Ridgefield, CT-The cute Puerto Rican girl from the Bronx perched atop her bunk bed in a boarding house and pondered her ambivalence toward this affluent, mostly white town where she attends school.
Ana Negron, 17, delighted in the academically challenging school. She adored the local host family that welcomes her on weekends. She abhorred the prank telephone callers who nearly four years ago threatened: “All niggers die.”
“When I first came here for some reason, I didn’t really notice that everyone is white,” said Negron, who hopes going to Ridgefield High will help fulfill her dream to become a psychologist. “I guess I saw coming here as an academic opportunity to go to a better high school and to get into a good college so that’s all I was thinking about.”
“But we’ve had really bad experiences, especially the phone calls,” Negron continued, her voice carrying the cadence of hip street vernacular. “I didn’t think that I would have to take all of that just because of my skin color. I started to just go back home after the phone calls. Then I realized, hey, I can’t always run away from my problems. I called my mother and told her I was staying.”
Negron and her five roommates at the Ridgefield ABC House are among 180 gifted minority students mostly from New York City and New Jersey, who attend selected public high schools in 24 affluent New England and Midwestern towns. They are enrolled in ABC-A Better Chance Inc.’s Public School Programs.
Since 1964, the primary mission of ABC, a private non-profit Boston-based agency, has been placement of disadvantaged minority youth in the nation’s premier private preparatory schools. In 1966, ABC developed the public school concept to pull more academically promising students from inadequate inner city schools.
In each town, volunteers initiate. organize and operate the program. They assume full responsibility for the youths’ education and welfare. First the volunteers must obtain a tuition waiver from the local high school so the non-resident ABC students can attend.
Then it must raise up to $70,000 annually to operate the ABC House where students live with a “resident director” and tutors. Expenses include purchase of a home to be used as the dormitory, food, utilities, a cook. ABC headquarters offers no financial assistance to the towns.
Its major role is to approve the school’s academic quality and to recruit the students who participate in the program. Most are in the top 10 percent of their junior high school. In pursuit of a superior education, they exchange family and urban life to learn and live in villages where they feel as alien as an extra terrestrial.
Like most pre-revolutionary settlements along Connecticut’s “gold coast,” Ridgefield is a fortress of white flight: Middle class Italian-Americans, landed WASP aristocrats, and corporate CEO’s. According to a 1986 census report, only 100 blacks were amongst the town’s 21,000 inhabitants.
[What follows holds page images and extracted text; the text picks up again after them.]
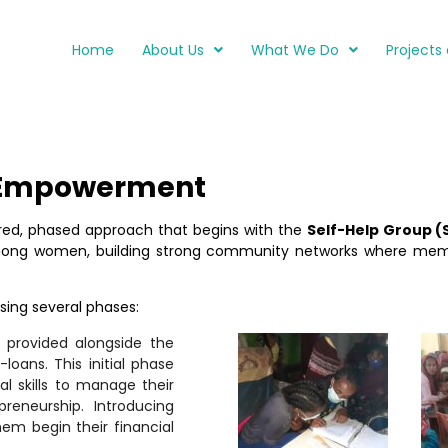
Home
About Us
What We Do
Projects 
 Empowerment
ed, phased approach that begins with the
Self-Help Group (
among women, building strong community networks where mem
ng several phases:
e provided alongside the
loans. This initial phase
l skills to manage their
reneurship. Introducing
em begin their financial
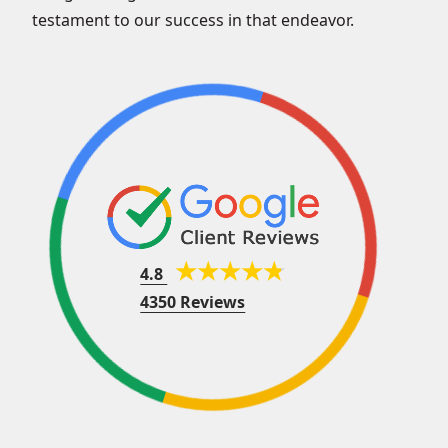
testament to our success in that endeavor.
4.8
4350 Reviews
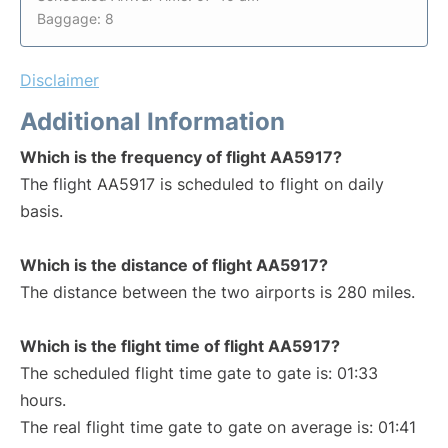
Baggage: 8
Disclaimer
Additional Information
Which is the frequency of flight AA5917?
The flight AA5917 is scheduled to flight on daily
basis.
Which is the distance of flight AA5917?
The distance between the two airports is 280 miles.
Which is the flight time of flight AA5917?
The scheduled flight time gate to gate is: 01:33
hours.
The real flight time gate to gate on average is: 01:41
Blacks and Hispanics are so few, said one businessman, that employers bus them in from nearby Stamford to fill menial jobs.
Nestled in the opulent, green hills of Fairfield County where income exceeds $18,000 per capita, Ridgefield is the twelfth most wealthy municipality in the state. Pillared mansions and horse ranches line the landscape. Townspeople joke that the rich even go to jail here, recalling Rev. Jung Sun Moon’s stay at a nearby federal prison.
In 1984, a faction of local progressives agreed that Ridgefield was too wealthy and too white for its own good. They formed the Ridgefield ABC Board and launched a battle to build a program here. It pitted newcomers against townies, old against young, and ignorant against sophisticated.
“This is a very homogeneous place. We’ve got people in this town who have never seen a black person,” said Phillip Lodewick, president of a national leasing firm and vice-chairman of the Ridgefield ABC Board. “This program allows for a cross-pollination of cultures. It’s enrichment for the girls. It’s enrichment for the town of Ridgefield. Many people here do not perceive it that way, but that’s what it is.”
Lodewick and others made an uncommon commitment to overcome racial and cultural ignorance, albeit at their convenience and under their control. Amongst the well-to-do, such reaching across class, cultural and racial barriers had gone out of style a decade ago.
“Let’s face it, six kids in a school isn’t exactly integration. But at least my kids will have a chance to know a black or Hispanic person,” said Sharon Dornfeld, an attorney and ABC Board member. “We believe in equal education. We have an excellent school here. Why shouldn’t others use it?”
For the girls, the program has stirred the exhilaration of academic and intellectual challenge. These children of immigrants and the underclass see ABC as their one chance to make real dreams of becoming doctors, executives and lawyers. “I know if I were in New York City 1 would be cutting classes, partying right now and still getting A’s,” said Negron. “There is more competition here and you really have to study.”
But at times, they suspect that they are cultural specimens imported to satisfy the curiosity and assuage the guilt of the privileged. “I feel comfortable here, but sometimes I wonder if people only want to be my friend at school because I am an ABC girl and they feel sorry for me,” said Carlina Santos, 17, also from the Bronx.
Said Diana Ward, a businesswoman who volunteered to take girls to her home on weekends, “I don’t feel guilty about what I have. We worked very hard for it. But we do want to share it with these very deserving young ladies.”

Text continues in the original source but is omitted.